Workers who can rely on child and dependent care supports provided by their employer are healthier, less stressed, and more productive and engaged in their work than employees without access to these benefits, according to the results of a study released by childcare and work/life solutions provider Bright Horizons.

The study, "Enhanced Employee Health, Well-Being, and Engagement Through Dependent Care Supports," was prepared in cooperation with Jamie Ladge, assistant professor of human resource management at Northeastern University. The findings are based on a survey of more than 4,000 working adults. Respondents were divided into two groups: one group with children under the age of 13 who have access to dependent care supports through their employer, and a second group with similar demographics who do not have access to dependent care supports in the workplace.
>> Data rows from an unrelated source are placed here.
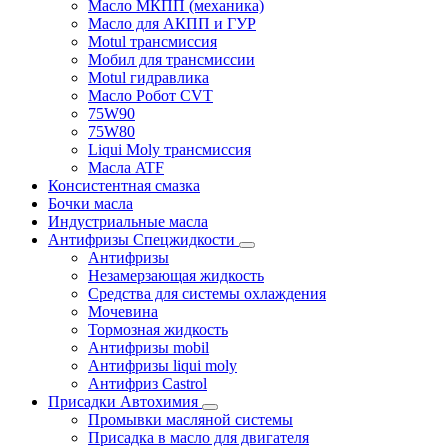
Масло МКПП (механика)
Масло для АКПП и ГУР
Motul трансмиссия
Мобил для трансмиссии
Motul гидравлика
Масло Робот CVT
75W90
75W80
Liqui Moly трансмиссия
Масла ATF
Консистентная смазка
Бочки масла
Индустриальные масла
Антифризы Спецжидкости
Антифризы
Незамерзающая жидкость
Средства для системы охлаждения
Мочевина
Тормозная жидкость
Антифризы mobil
Антифризы liqui moly
Антифриз Castrol
Присадки Автохимия
Промывки масляной системы
Присадка в масло для двигателя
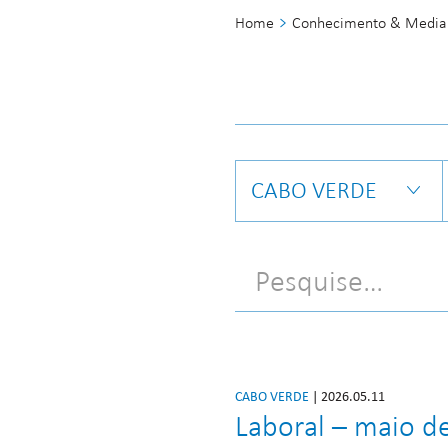
Home
Conhecimento & Media
CABO VERDE
CABO VERDE
| 2026.05.11
Laboral – maio d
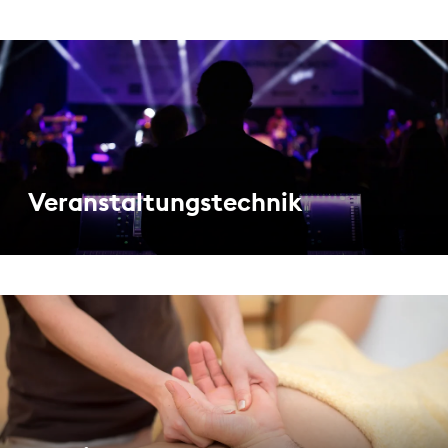
Veranstaltungstechnik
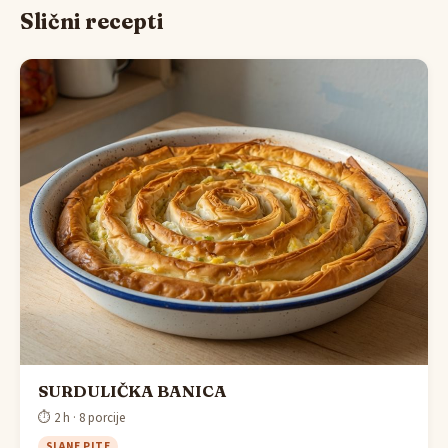
Slični recepti
SURDULIČKA BANICA
⏱ 2 h · 8 porcije
SLANE PITE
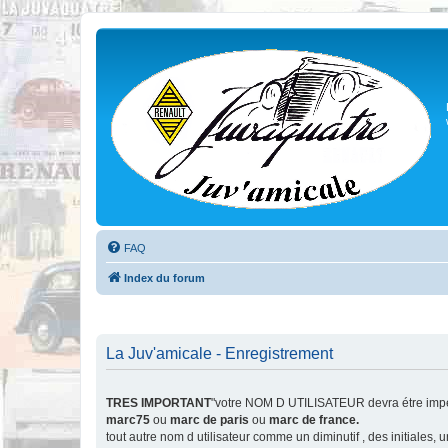
FAQ
Index du forum
La Juv'amicale - Enregistrement
TRES IMPORTANT
"votre NOM D UTILISATEUR devra étre impér
marc75
ou
marc de paris
ou
marc de france.
tout autre nom d utilisateur comme un diminutif , des initiales,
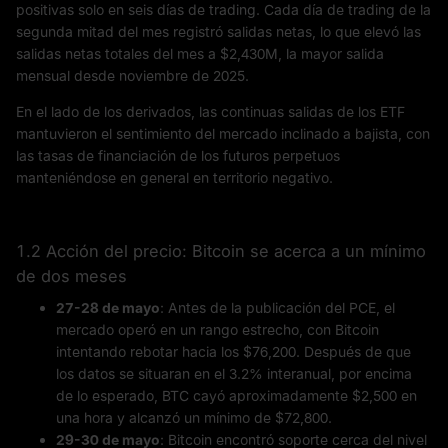
positivas solo en seis días de trading. Cada día de trading de la
segunda mitad del mes registró salidas netas, lo que elevó las
salidas netas totales del mes a $2,430M, la mayor salida
mensual desde noviembre de 2025.
En el lado de los derivados, las continuas salidas de los ETF
mantuvieron el sentimiento del mercado inclinado a bajista, con
las tasas de financiación de los futuros perpetuos
manteniéndose en general en territorio negativo.
1.2 Acción del precio: Bitcoin se acerca a un mínimo
de dos meses
27-28 de mayo
: Antes de la publicación del PCE, el
mercado operó en un rango estrecho, con Bitcoin
intentando rebotar hacia los $76,200. Después de que
los datos se situaran en el 3.2% interanual, por encima
de lo esperado, BTC cayó aproximadamente $2,500 en
una hora y alcanzó un mínimo de $72,800.
29-30 de mayo
: Bitcoin encontró soporte cerca del nivel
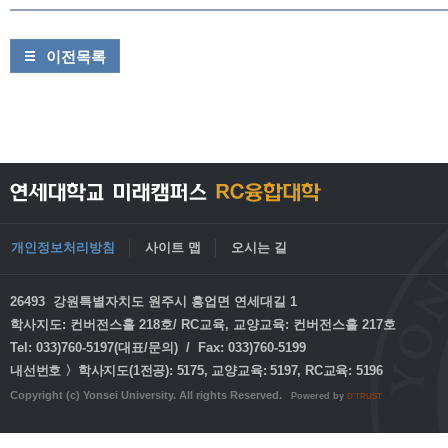
이전목록
개인정보처리방침
사이트 맵
오시는 길
26493 강원특별자치도 원주시 흥업면 연세대길 1
학사지도: 컨버전스홀 218호/ RC교육, 교양교육: 컨버전스홀 217호
Tel: 033)760-5197(대표/문의) / Fax: 033)760-5199
내선번호 〉학사지도(1전공): 5175, 교양교육: 5197, RC교육: 5196
Copyright (c) Yonsei University. All rights Reserved.
Powered by
D'TRUST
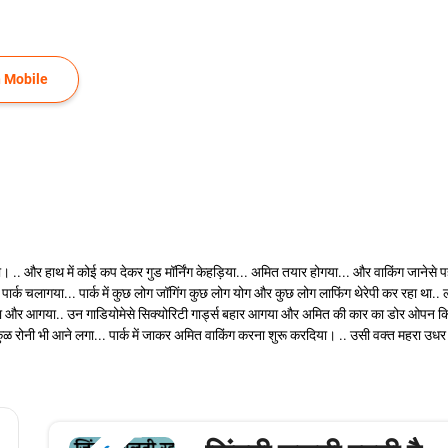
 Mobile
या। .. और हाथ में कोई कप देकर गुड मॉर्निंग केहड़िया... अमित तयार होगया... और वाकिंग जानेस
ार्क चलागया... पार्क में कुछ लोग जॉगिंग कुछ लोग योग और कुछ लोग लाफिंग थेरेपी कर रहा था..
ा और आगया.. उन गाडियोमेसे सिक्योरिटी गार्ड्स बहार आगया और अमित की कार का डोर ओपन किय
ुळ रोनी भी आने लगा... पार्क में जाकर अमित वाकिंग करना शुरू करदिया। .. उसी वक्त महरा उधर 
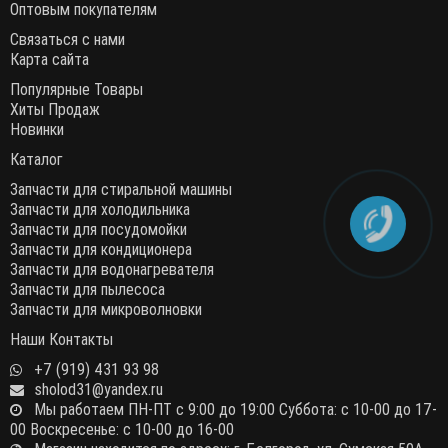
Оптовым покупателям
Связаться с нами
Карта сайта
Популярные Товары
Хиты Продаж
Новинки
Каталог
Запчасти для стиральной машины
Запчасти для холодильника
Запчасти для посудомойки
Запчасти для кондиционера
Запчасти для водонагревателя
Запчасти для пылесоса
Запчасти для микроволновки
Наши Контакты
+7 (919) 431 93 98
sholod31@yandex.ru
Мы работаем ПН-ПТ с 9:00 до 19:00 Суббота: с 10-00 до 17-
00 Воскресенье: с 10-00 до 16-00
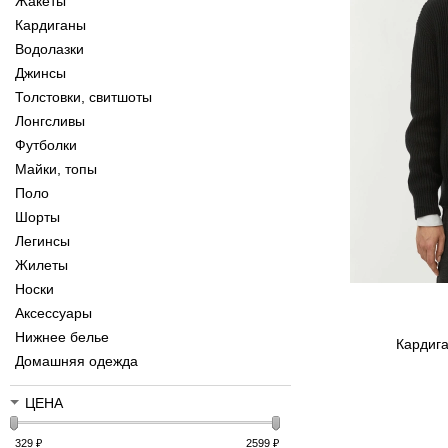
Жакеты
Кардиганы
Водолазки
Джинсы
Толстовки, свитшоты
Лонгсливы
Футболки
Майки, топы
Поло
Шорты
Легинсы
Жилеты
Носки
Аксессуары
Нижнее белье
Кардиг
Домашняя одежда
ЦЕНА
329
₽
2599
₽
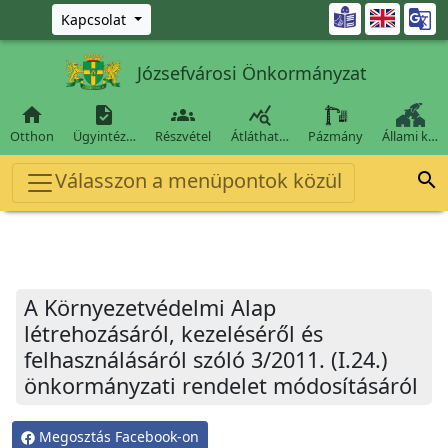
Ugrás a fő tartalomra

Kapcsolat
Józsefvárosi Önkormányzat




Otthon
Ügyintéz…
Részvétel
Átláthat…
Pázmány
Állami k…
Válasszon a menüpontok közül

A Környezetvédelmi Alap
létrehozásáról, kezeléséről és
felhasználásáról szóló 3/2011. (I.24.)
önkormányzati rendelet módosításáról
Megosztás Facebook-on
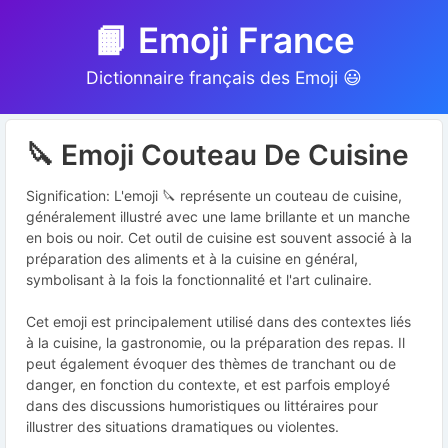
📙 Emoji France
Dictionnaire français des Emoji 😃
🔪 Emoji Couteau De Cuisine
Signification: L'emoji 🔪 représente un couteau de cuisine,
généralement illustré avec une lame brillante et un manche
en bois ou noir. Cet outil de cuisine est souvent associé à la
préparation des aliments et à la cuisine en général,
symbolisant à la fois la fonctionnalité et l'art culinaire.
Cet emoji est principalement utilisé dans des contextes liés
à la cuisine, la gastronomie, ou la préparation des repas. Il
peut également évoquer des thèmes de tranchant ou de
danger, en fonction du contexte, et est parfois employé
dans des discussions humoristiques ou littéraires pour
illustrer des situations dramatiques ou violentes.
Employer-sponsored dependent care supports may include, for example, worksite child care, adult care, and "just in time" back-up care for well and mildly ill children.

The survey showed that respondents with access to dependent care supports were 31% less likely to report lost productivity due to stress over the past month, and they were 25% less likely to have personal health concerns due to stress. The study cited other research showing that high levels of stress can have a negative impact on performance at work. More than half of respondents in one survey said they believe they are less productive at work when they are stressed, and more than one-quarter of employees reported in another poll that they have taken unplanned days off work due to stress.

Meanwhile, workers who do not have access to dependent care supports were found to be nearly one-third more likely to report feeling down, depressed, or hopeless over the last month; 62% more likely to have experienced sleep issues that have an impact on their jobs; three times as likely to have been treated for high blood pressure and diabetes; and more than twice as likely to have been treated for high cholesterol. The findings also indicated that respondents with access to supports are less likely to have experienced routine health problems, such as headache, upset stomach, change in appetite, and faintness or dizziness, over the past month.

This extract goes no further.